**PROMPT**: Write out the data once more, exactly as it reads.

**Stored data entries**:
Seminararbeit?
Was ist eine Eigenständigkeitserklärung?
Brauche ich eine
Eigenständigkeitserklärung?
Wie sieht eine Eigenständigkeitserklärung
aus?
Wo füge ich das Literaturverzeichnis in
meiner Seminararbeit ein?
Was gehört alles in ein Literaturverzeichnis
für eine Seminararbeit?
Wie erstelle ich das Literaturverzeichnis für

**YOUR SOLUTION**:
Seminararbeit?
Was ist eine Eigenständigkeitserklärung?
Brauche ich eine
Eigenständigkeitserklärung?
Wie sieht eine Eigenständigkeitserklärung
aus?
Wo füge ich das Literaturverzeichnis in
meiner Seminararbeit ein?
Was gehört alles in ein Literaturverzeichnis
für eine Seminararbeit?
Wie erstelle ich das Literaturverzeichnis für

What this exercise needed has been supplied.